Bunde und Neermoor auch dabei Ihrhover Bahnhof bald wieder in Betrieb

Hier sollen wieder Züge halten: Der Bahnhof von Ihrhove wird – ebenso wie die in Bunde und Neermoor – schon bald reaktiviert werden. Das teilt der Niedersächsische Wirtschaftsminister Olaf Lies mit. Foto: Dirk HellmersHier sollen wieder Züge halten: Der Bahnhof von Ihrhove wird – ebenso wie die in Bunde und Neermoor – schon bald reaktiviert werden. Das teilt der Niedersächsische Wirtschaftsminister Olaf Lies mit. Foto: Dirk Hellmers

Westoverledingen. Die rot-grüne Landesregierung plant zur Verbesserung der Verkehrsinfrastruktur im Flächenland Niedersachsen unter anderem die Reaktivierung mehrerer Bahnhaltepunkte in Niedersachsen. Darunter sind nach Aussagen der SPD-Landtagsabgeordneten Johanne Modder auch die ostfriesischen Bahnhöfe in Ihrhove, Bunde und Neermoor.

„Ich freue mich, dass Verkehrsminister Olaf Lies die Reaktivierung der Bahnhaltepunkte in Ihrhove, Bunde und Neermoor in Aussicht gestellt hat“, teilt Modder jetzt mit. Für die Menschen im Landkreis Leer sei das eine ausgesprochen gute Nachricht, so Modder weiter.

Auch das Lies’ unterstellte Wirtschaftsministerium aus Hannover teilte gestern mit, dass 21 gemeldete Projekte gute Chancen hätten, umgesetzt zu werden. „Davon sollen zehn kurzfristig realisiert werden“, heißt es in der Mittelung weiter. Zu den positiv bewerteten Stationen im Landkreis Leer zählen neben Neermoor auch Ihrhove und Bunde. Sie könnten ebenfalls kurzfristig reaktiviert werden. Lediglich Möhlenwarf steht nach derzeitigem Stand nicht auf der Liste der kurzfristig zu reaktivierenden Bahnhöfe.
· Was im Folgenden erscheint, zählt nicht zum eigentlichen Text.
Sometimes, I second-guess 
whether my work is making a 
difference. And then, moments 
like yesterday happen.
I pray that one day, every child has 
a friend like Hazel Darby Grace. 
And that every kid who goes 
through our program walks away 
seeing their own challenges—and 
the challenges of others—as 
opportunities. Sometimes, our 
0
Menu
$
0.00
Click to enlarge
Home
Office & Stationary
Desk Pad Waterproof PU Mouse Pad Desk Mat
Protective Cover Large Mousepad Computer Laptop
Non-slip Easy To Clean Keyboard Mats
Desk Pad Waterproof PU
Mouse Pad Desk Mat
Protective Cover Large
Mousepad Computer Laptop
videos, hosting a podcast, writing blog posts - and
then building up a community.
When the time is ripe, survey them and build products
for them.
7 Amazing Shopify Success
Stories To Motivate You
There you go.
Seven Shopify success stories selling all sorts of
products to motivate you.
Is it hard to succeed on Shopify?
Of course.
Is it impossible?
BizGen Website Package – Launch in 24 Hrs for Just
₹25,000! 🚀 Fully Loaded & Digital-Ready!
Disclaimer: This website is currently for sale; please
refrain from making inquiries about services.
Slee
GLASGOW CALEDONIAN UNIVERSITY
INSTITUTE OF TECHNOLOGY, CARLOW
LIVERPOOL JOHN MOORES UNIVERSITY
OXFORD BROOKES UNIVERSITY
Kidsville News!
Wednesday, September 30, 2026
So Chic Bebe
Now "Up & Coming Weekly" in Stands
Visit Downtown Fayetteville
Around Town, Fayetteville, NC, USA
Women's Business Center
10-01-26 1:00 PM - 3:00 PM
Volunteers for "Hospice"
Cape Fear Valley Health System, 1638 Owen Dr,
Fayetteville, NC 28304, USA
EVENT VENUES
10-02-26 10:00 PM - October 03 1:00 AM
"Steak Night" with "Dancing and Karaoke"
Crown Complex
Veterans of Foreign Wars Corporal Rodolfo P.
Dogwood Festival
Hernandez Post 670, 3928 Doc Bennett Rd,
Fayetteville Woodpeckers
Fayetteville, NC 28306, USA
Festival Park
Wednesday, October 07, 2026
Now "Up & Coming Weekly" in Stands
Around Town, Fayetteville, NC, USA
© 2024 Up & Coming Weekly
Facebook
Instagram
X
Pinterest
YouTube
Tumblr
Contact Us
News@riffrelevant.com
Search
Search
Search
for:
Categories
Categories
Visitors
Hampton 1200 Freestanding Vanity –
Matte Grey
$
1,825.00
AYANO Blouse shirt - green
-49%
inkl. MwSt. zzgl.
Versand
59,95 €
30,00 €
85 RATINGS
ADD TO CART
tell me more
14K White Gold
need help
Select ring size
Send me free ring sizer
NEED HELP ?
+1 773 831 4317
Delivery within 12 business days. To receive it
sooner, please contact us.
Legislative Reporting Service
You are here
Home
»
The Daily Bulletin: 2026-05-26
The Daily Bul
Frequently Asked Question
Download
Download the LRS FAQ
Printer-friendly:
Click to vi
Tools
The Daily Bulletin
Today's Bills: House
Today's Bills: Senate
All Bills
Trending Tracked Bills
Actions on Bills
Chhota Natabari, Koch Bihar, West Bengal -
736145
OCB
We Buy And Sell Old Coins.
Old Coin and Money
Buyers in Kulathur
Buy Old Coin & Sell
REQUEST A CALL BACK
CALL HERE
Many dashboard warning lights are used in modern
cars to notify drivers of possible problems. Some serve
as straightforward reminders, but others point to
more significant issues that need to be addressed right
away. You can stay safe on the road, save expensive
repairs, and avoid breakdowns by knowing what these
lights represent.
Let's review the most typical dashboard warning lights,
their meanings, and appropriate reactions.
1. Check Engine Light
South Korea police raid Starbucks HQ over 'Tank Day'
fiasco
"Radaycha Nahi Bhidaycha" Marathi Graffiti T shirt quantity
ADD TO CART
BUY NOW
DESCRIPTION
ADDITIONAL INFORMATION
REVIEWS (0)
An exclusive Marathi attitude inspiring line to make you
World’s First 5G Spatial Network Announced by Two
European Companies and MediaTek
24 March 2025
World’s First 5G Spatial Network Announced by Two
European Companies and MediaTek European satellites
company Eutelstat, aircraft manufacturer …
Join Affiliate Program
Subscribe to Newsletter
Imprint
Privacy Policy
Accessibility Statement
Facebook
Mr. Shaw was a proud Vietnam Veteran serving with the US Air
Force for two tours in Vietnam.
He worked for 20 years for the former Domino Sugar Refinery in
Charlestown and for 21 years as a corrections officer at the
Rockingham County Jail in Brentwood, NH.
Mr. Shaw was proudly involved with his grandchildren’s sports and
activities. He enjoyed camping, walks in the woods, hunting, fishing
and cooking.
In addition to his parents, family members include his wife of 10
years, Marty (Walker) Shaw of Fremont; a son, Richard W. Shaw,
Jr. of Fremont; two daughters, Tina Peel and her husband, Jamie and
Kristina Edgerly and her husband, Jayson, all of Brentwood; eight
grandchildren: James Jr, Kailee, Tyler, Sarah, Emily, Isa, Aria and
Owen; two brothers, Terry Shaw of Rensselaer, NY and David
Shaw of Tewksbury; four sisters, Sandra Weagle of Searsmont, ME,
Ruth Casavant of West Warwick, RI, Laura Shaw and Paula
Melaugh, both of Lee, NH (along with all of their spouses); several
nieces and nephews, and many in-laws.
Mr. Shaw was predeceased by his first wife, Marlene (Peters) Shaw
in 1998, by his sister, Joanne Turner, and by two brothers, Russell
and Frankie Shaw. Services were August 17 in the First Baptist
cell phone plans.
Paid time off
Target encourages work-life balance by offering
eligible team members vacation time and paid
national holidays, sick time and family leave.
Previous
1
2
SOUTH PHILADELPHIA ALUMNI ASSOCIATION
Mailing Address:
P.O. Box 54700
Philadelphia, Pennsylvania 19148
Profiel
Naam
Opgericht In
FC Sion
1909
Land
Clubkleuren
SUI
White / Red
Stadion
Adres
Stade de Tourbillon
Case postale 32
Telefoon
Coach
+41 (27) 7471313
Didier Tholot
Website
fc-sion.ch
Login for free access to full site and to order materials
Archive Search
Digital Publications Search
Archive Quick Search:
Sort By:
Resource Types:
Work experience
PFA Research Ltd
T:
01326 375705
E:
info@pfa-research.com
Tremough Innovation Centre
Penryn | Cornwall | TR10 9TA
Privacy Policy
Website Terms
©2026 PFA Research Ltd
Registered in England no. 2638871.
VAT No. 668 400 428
Nach Meinung Modders komme die rot-grüne Landesregierung dem jahrelangen vergeblichen Bemühen vieler Gemeinden nach einer besseren Anbindung an den Schienenverkehr endlich nach. „Gerade für die Menschen im Flächenland Niedersachsen ist die Wahrung ihrer Mobilität ein ausgesprochen wichtiger Bestandteil ihrer Lebensqualität“, erklärte die SPD-Fraktionsvorsitzende.

Nun gelte es, gemeinsam mit den betroffenen Gemeinden Westoverledingen, Bunde und Moormerland sowie den Infrastrukturbetreibern Finanzierungsvereinbarungen zu schließen und in die baulichen Planungen einzusteigen. „Das Land Niedersachsen wird dabei mit 75 Prozent den Großteil der zuwendungsfähigen Kosten übernehmen. Damit wird einen entscheidender Beitrag zur Reaktivierung der Haltestellen gezahlt“, so Modder.

Bereits kurz nach den Landtagswahlen 2013 gab die rot-grüne Landesregierung den Startschuss zu einer Untersuchung zur Verbesserung der Verkehrsinfrastruktur in Niedersachsen. Eine zentrale Rolle sollte dabei der Reaktivierung stillgelegter Bahnhaltepunkte zukommen. Alle 38 gemeldeten Bahnhaltepunkte wurden seit Sommer 2013 einer detaillierten fachlichen Prüfung unterzogen. Die Bewertungskriterien waren im Vorfeld entwickelt und mit dem Lenkungskreis, der die Untersuchungen begleitete, abgestimmt worden. Neben den verkehrspolitischen Sprechern der Landtagsfraktionen waren am Lenkungskreis zudem die kommunalen Spitzen- und Interessenverbände beteiligt.